Her cell phone buzzed, and she looked down to see a text from her friend Abby.
Are you busy? Feel up to some company?
Beth smiled and typed back: Not busy. Where are you?
In front of your house.
Beth chuckled and headed through the living room, where Granny sat watching TV. Beth pulled open the front door and poked her head out. A red hatchback was parked in their drive, and Abby got out with a wave.
Abayomi, or Abby as everyone called her, was short and plump with dark skin that glowed with health and hair done in a sleek bob. She was of Nigerian descent—both of her parents were doctors who settled in North Fork when she was a young girl. North Fork, being quite far north in Alberta, suffered from a lack of medical professionals, and when Abby’s family arrived, the entire town was filled with relief to have two full-time doctors setting up right here in town. Abby’s mother was an ob-gyn, and her father had been a surgeon in Nigeria but established himself as a family doctor in Canada.

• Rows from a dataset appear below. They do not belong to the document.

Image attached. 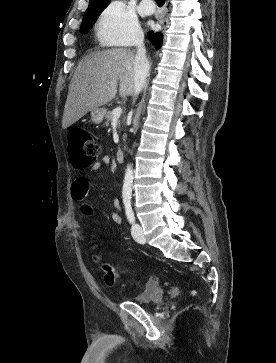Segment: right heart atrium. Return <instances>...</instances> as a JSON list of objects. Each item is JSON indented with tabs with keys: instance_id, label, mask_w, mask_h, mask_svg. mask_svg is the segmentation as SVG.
Returning a JSON list of instances; mask_svg holds the SVG:
<instances>
[{
	"instance_id": "right-heart-atrium-1",
	"label": "right heart atrium",
	"mask_w": 276,
	"mask_h": 363,
	"mask_svg": "<svg viewBox=\"0 0 276 363\" xmlns=\"http://www.w3.org/2000/svg\"><path fill=\"white\" fill-rule=\"evenodd\" d=\"M97 35L103 43L128 46L140 40L141 30L132 9L124 1L115 0L101 13Z\"/></svg>"
}]
</instances>
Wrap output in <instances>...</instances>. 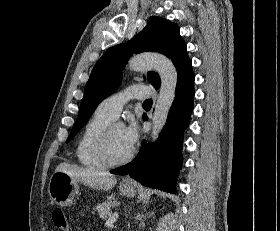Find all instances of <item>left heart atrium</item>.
Listing matches in <instances>:
<instances>
[{"mask_svg":"<svg viewBox=\"0 0 280 231\" xmlns=\"http://www.w3.org/2000/svg\"><path fill=\"white\" fill-rule=\"evenodd\" d=\"M139 139V129L135 122H131L128 125L122 126L121 129V141L124 148L131 152Z\"/></svg>","mask_w":280,"mask_h":231,"instance_id":"1","label":"left heart atrium"}]
</instances>
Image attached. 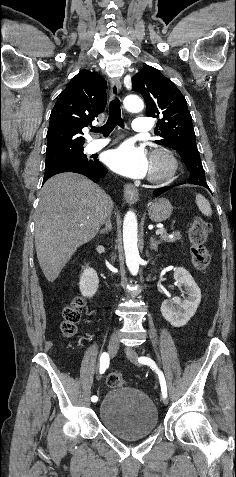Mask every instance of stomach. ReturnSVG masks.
Instances as JSON below:
<instances>
[{"label":"stomach","instance_id":"0dacf381","mask_svg":"<svg viewBox=\"0 0 236 477\" xmlns=\"http://www.w3.org/2000/svg\"><path fill=\"white\" fill-rule=\"evenodd\" d=\"M173 207L169 200L159 198L149 206V217L153 222H163L172 214Z\"/></svg>","mask_w":236,"mask_h":477}]
</instances>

“Oh. My. Goodness!” Abby’s hand flew to her face, and she slammed her door and headed toward the front steps. “Look at you, girl! I knew about the pregnancy, but I had to see this for myself.”
“In all my glory.” Beth rolled her eyes. “Hurry up and get in here. It’s cold.”
Abby picked up her pace, and after hugs and the removal of boots and her coat, Abby stood back to look at Beth.